Angespannte Lage in Chan Junis
Im Gazastreifen setzen soweit bekannt nur die israelischen Streitkräfte Panzer ein. Die israelische Armee erklärte, ihre Militäreinsätze in der Gegend zum fraglichen Zeitpunkt sorgfältig zu überprüfen. Geprüft werde dabei auch die Möglichkeit, dass der Beschuss durch die Hamas erfolgt sein könnte.
Chan Junis – die größte Stadt im Süden des Gazastreifens und Heimatort von Hamas-Anführer Jahja Sinwar, der als Drahtzieher des Großangriffs der Hamas auf Israel im Oktober gilt – ist derzeit das Hauptziel der israelischen Armee. Ihren Angaben zufolge halten sich dort viele hochrangige Hamas-Mitglieder versteckt.
Tausende Menschen sind aus Chan Junis geflohen, um in Rafah an der Grenze zu Ägypten Schutz zu suchen. Ein "Meer von Menschen" sei gezwungen, aus Chan Junis an die Grenze zu fliehen, sagte UNRWA-Chef Philippe Lazzarini. Er sprach von einer "endlosen Suche" der Menschen im Gazastreifen nach Sicherheit.
Die israelische Armee teilte mit, in Chan Junis seien mehrere militante Palästinenser im "Nahkampf" getötet und Waffen beschlagnahmt worden. Sie erklärte zudem, dass ein weiterer Soldat im Gazastreifen getötet worden sei. Damit stieg die Gesamtzahl der seit Beginn des Bodeneinsatzes Ende Oktober Getöteten auf 220.

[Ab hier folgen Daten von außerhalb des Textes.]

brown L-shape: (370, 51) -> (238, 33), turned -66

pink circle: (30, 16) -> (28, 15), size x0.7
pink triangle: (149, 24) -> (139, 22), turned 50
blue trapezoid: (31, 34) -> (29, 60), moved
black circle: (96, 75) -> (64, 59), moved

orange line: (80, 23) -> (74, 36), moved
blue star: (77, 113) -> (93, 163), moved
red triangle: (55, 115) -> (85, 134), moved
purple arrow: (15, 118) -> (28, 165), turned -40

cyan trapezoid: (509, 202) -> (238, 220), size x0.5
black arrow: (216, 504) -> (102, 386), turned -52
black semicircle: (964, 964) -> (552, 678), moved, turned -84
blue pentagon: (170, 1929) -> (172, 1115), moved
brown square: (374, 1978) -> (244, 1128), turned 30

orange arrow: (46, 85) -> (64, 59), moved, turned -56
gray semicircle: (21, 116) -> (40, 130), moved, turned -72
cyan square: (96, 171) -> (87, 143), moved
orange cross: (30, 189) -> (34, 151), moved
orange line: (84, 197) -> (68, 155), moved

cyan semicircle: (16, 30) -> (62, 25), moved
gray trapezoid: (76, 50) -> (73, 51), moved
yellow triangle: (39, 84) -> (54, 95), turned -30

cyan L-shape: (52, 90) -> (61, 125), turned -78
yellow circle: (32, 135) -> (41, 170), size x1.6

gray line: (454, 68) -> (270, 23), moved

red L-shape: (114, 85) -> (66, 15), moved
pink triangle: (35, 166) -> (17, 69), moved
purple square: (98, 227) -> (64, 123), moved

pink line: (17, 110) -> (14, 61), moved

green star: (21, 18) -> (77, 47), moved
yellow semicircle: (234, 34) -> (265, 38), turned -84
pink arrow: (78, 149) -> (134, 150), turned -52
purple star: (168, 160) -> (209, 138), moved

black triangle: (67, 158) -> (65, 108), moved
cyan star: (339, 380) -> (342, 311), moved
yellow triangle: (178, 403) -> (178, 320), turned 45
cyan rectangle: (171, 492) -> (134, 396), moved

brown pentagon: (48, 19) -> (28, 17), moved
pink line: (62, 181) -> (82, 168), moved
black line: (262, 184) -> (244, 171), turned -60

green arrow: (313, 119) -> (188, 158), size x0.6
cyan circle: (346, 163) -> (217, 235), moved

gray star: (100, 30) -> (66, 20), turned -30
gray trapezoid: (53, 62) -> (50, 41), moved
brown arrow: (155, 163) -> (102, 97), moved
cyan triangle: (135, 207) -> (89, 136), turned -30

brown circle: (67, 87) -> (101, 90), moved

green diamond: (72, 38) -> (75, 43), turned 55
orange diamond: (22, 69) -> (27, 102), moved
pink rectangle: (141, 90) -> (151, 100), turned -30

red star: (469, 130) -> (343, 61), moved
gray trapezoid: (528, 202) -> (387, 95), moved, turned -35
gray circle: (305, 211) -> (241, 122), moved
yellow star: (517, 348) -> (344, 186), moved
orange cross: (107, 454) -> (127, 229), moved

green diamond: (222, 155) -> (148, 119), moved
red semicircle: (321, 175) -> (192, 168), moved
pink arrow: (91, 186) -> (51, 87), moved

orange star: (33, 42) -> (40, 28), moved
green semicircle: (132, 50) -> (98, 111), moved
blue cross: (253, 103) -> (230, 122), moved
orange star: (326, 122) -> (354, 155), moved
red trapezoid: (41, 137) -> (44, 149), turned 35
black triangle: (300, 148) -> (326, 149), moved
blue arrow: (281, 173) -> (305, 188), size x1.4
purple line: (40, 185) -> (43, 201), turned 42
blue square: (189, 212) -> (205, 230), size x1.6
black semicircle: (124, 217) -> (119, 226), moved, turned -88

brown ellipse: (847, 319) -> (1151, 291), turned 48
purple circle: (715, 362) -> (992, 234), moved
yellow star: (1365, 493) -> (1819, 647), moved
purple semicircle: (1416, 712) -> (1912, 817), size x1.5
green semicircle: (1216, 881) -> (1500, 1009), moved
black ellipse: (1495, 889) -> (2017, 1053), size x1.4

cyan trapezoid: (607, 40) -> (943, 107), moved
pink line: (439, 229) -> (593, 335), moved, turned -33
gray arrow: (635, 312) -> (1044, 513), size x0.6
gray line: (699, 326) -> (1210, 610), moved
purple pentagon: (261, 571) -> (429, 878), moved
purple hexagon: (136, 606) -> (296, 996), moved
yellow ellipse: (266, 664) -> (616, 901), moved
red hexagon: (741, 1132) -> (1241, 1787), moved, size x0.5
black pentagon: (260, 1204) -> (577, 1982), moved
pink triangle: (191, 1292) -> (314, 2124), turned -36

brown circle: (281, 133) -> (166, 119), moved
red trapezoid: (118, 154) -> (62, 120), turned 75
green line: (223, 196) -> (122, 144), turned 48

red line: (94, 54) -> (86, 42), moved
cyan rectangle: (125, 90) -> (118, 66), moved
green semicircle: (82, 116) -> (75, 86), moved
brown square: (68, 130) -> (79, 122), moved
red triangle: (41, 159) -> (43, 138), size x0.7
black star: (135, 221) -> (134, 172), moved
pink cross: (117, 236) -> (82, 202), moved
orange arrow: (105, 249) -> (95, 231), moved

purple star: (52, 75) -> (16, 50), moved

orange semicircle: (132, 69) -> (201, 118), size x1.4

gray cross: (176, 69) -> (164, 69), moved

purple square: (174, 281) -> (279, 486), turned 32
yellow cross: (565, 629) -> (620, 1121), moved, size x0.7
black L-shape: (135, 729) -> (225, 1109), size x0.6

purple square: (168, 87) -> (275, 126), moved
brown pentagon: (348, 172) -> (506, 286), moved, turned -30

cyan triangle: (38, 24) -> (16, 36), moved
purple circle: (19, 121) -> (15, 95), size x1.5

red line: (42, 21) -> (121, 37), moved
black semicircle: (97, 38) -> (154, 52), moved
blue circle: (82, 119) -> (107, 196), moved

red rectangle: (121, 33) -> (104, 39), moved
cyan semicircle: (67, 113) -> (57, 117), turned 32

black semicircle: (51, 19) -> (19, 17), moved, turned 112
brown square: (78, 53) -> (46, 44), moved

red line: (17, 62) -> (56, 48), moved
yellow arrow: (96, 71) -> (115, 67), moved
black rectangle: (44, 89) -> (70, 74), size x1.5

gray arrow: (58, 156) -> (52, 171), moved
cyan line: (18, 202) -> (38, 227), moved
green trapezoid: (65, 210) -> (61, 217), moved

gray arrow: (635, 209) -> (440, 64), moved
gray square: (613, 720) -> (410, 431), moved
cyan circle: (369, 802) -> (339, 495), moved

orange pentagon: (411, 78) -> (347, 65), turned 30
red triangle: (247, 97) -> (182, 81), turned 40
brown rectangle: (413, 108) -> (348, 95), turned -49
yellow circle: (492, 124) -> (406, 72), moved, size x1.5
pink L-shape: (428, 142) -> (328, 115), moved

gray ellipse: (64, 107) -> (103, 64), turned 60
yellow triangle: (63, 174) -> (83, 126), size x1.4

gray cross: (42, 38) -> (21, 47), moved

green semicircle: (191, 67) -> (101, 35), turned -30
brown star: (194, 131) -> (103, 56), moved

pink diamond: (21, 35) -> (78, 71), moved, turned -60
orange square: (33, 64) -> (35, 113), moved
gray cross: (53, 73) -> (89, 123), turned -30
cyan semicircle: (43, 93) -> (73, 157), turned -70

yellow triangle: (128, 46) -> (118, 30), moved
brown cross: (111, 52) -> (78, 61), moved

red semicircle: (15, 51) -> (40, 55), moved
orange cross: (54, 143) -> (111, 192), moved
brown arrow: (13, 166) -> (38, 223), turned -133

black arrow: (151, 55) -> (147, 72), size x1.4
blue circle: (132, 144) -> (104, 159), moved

Die Hamas sprach von heftigen Kämpfen im Zentrum und im Westen von Chan Junis. Im gesamten Gazastreifen seien innerhalb von 24 Stunden 183 Menschen getötet worden, erklärte die islamistische Palästinenserorganisation.
Vermittler bemühen sich um Feuerpause
Der Krieg im Gazastreifen war am 7. Oktober durch den beispiellosen Großangriff der Hamas auf Israel ausgelöst worden. Am 7. Oktober waren hunderte Kämpfer der von den USA und der EU als Terrororganisation eingestuften Palästinenserorganisation vom Gazastreifen aus nach Israel eingedrungen und hatten Gräueltaten überwiegend an Zivilisten verübt. Israelischen Angaben zufolge wurden etwa 1140 Menschen getötet und rund 240 Menschen als Geiseln in den Gazastreifen verschleppt.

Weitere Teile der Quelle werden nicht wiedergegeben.